A me il rosso non è mai piaciuto.

Neppure il famoso Rosso Valentinoanche se declinato in una tonalità decisamente elegante, come solo la maestria dello stilista avrebbe potuto fare.
Non mi piace il rossetto rosso che, detto fra noi, può essere indossato solo da labbra che non abbiano superato i 20 anni. Poi l'effetto ragnatela sarebbe indubbiamente controproducente.
Non mi piace lo smalto rosso. Appena appena il rosso sangue di piccione che praticamente è un sangue morlacco illuminato. Per indossare uno smalto rosso bisogna avere mani esangui, senza segni di alcun tipo, con il letto dell'unghia lungo. Insomma un paio di mani che non fanno molto durante la giornata o, quantomeno, non ravanano interiora di pesci, melanzane e carciofi, a seconda della stagione.
Credo di avere un solo paio di mutande rosse e solo perché me le hanno regalate. E comunque non le ho mai indossate.
Non ho neppure scarpe rosseMa per le scarpe è sempre pronta una deroga.
Non mi piacciono le rose rosse. Troppo pathos. Preferisco quelle antiche spampinate, con i petali apparentemente spettinati come si fossero appena alzate dal letto. E poi i tulipani neri, le ortensie azzurre ed i crisantemi bianchi. 
Ma questo è un altro discorso.


Nel tempo ho imparato ad amare il colore rosso, iniziando con l'arredamento.
L'acquisto, trent'anni fa, di una Vanity prodotta da Poltrona Frau e disegnata nel 1930, fu la mia prima manifestazione di affetto nei confronti del colore che per tutte le popolazioni del mondo corrisponde alla vita, alla vitalità, al vigore sessuale (ecco spiegato il perché delle mutande).
E dall'arredamento l'attenzione si è spostata all'orto con un grande dilemma: ma prima della scoperta del nuovo mondo, al netto del cocomero, quali erano gli ortaggi ed i cibi rossi?
Il pomodoro, o "purpurea meraviglia", per molto tempo adottato come pianta ornamentale, curiosità con variazioni di nomi e colori, aveva nella sua natura, nella sua consistenza alcune qualità che lo rendevano, agli occhi della teoria degli umori, poco appetibile: era umido, ricco d'acqua, acido e facilmente deperibile. Insomma un tipo del quale diffidare.
Fu una riabilitazione lenta la sua, dalla Spagna al sud Italia, e fu solo grazie all'intuizione di Francesco Cirio, piemontese, che lo inscatolò e lo distribuì lungo tutto lo stivale, soprattutto durante la grande guerra, che divenne il simbolo della mediterraneità.

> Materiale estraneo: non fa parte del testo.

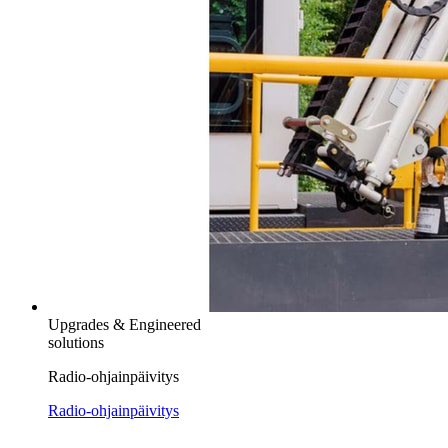
Upgrades & Engineered
solutions
Radio-ohjainpäivitys
Radio-ohjainpäivitys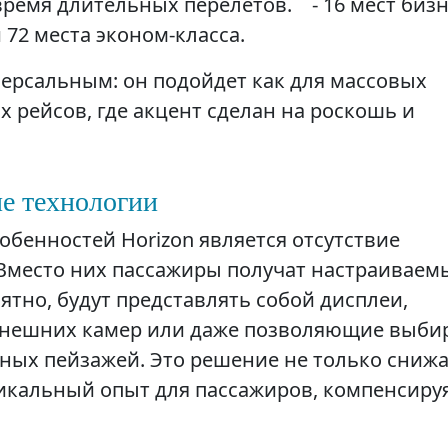
ремя длительных перелетов. - 16 мест бизн
 72 места эконом-класса.
версальным: он подойдет как для массовых
х рейсов, где акцент сделан на роскошь и
е технологии
бенностей Horizon является отсутствие
место них пассажиры получат настраиваем
ятно, будут представлять собой дисплеи,
внешних камер или даже позволяющие выби
тных пейзажей. Это решение не только сниж
уникальный опыт для пассажиров, компенсиру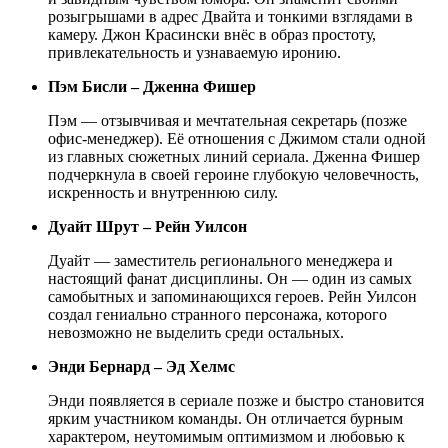
розыгрышами в адрес Двайта и тонкими взглядами в
камеру. Джон Красински внёс в образ простоту,
привлекательность и узнаваемую иронию.
Пэм Бисли – Дженна Фишер
Пэм — отзывчивая и мечтательная секретарь (позже
офис-менеджер). Её отношения с Джимом стали одной
из главных сюжетных линий сериала. Дженна Фишер
подчеркнула в своей героине глубокую человечность,
искренность и внутреннюю силу.
Дуайт Шрут – Рейн Уилсон
Дуайт — заместитель регионального менеджера и
настоящий фанат дисциплины. Он — один из самых
самобытных и запоминающихся героев. Рейн Уилсон
создал гениально странного персонажа, которого
невозможно не выделить среди остальных.
Энди Бернард – Эд Хелмс
Энди появляется в сериале позже и быстро становится
ярким участником команды. Он отличается бурным
характером, неутомимым оптимизмом и любовью к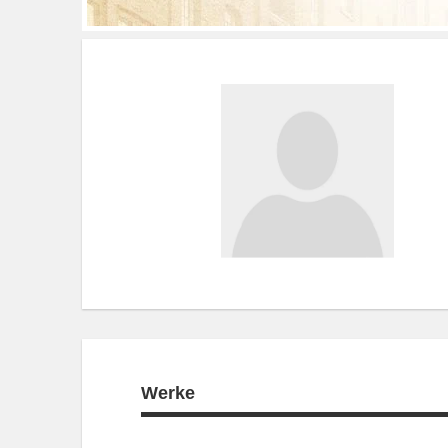
Werke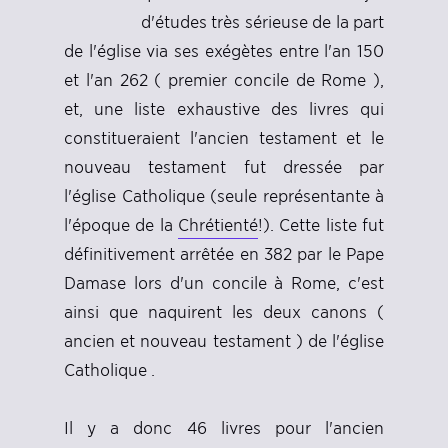
d'études très sérieuse de la part
de l'église via ses exégètes entre l'an 150
et l'an 262 ( premier concile de Rome ),
et, une liste exhaustive des livres qui
constitueraient l'ancien testament et le
nouveau testament fut dressée par
l'église Catholique (seule représentante à
l'époque de la
Chrétienté
!). Cette liste fut
définitivement arrêtée en 382 par le Pape
Damase lors d'un concile à Rome, c'est
ainsi que naquirent les deux canons (
ancien et nouveau testament ) de l'église
Catholique .
Il y a donc 46 livres pour l'ancien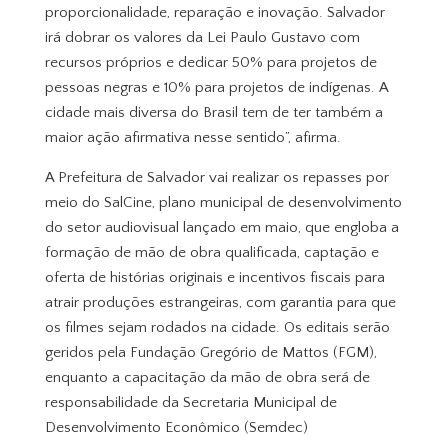
proporcionalidade, reparação e inovação. Salvador
irá dobrar os valores da Lei Paulo Gustavo com
recursos próprios e dedicar 50% para projetos de
pessoas negras e 10% para projetos de indígenas. A
cidade mais diversa do Brasil tem de ter também a
maior ação afirmativa nesse sentido”, afirma.
A Prefeitura de Salvador vai realizar os repasses por
meio do SalCine, plano municipal de desenvolvimento
do setor audiovisual lançado em maio, que engloba a
formação de mão de obra qualificada, captação e
oferta de histórias originais e incentivos fiscais para
atrair produções estrangeiras, com garantia para que
os filmes sejam rodados na cidade. Os editais serão
geridos pela Fundação Gregório de Mattos (FGM),
enquanto a capacitação da mão de obra será de
responsabilidade da Secretaria Municipal de
Desenvolvimento Econômico (Semdec)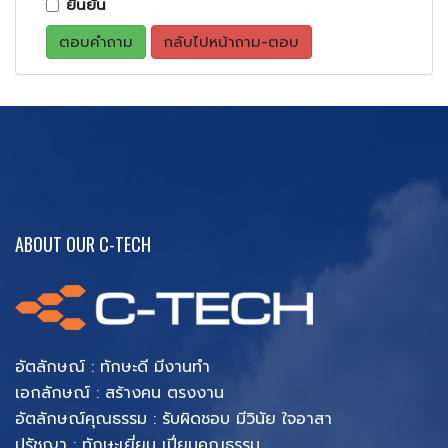
ยืนยัน
ตอบคำถาม
กลับไปหน้าถาม-ตอบ
ABOUT OUR C-TECH
อัตลักษณ์ : ทักษะดี มีงานทำ
เอกลักษณ์ : สร้างคน ตรงงาน
อัตลักษณ์คุณธรรม : รับผิดชอบ มีวินัย ใจอาสา
ปรัชญา : ทักษะเยี่ยม เปี่ยมคุณธรรม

Oggi, e solo oggi, grazie alla bellissima collaborazione tra il Consorzio del Pomodoro di Pachino IGP e l'Associazione Italiana Food Blogger, si festeggia un pomodoro tutto particolare, quello di Pachino e, improvvisamente, la blogsfera si è arricchita del colore e del sapore di un ortaggio che è molto più del simbolo del Mediterraneo, essendo un indiscusso testimonial della Sicilia e della sua ricchissima gastronomia.
Il contest organizzato nella settimana del Calendario del Cibo Italiano tutta dedicata al pomodoro vedrà premiata la ricetta più originale e creativa il cui autore avrà l'opportunità di godere della Sicilia e di scoprire la terra in cui nascono le delizie di Pachino.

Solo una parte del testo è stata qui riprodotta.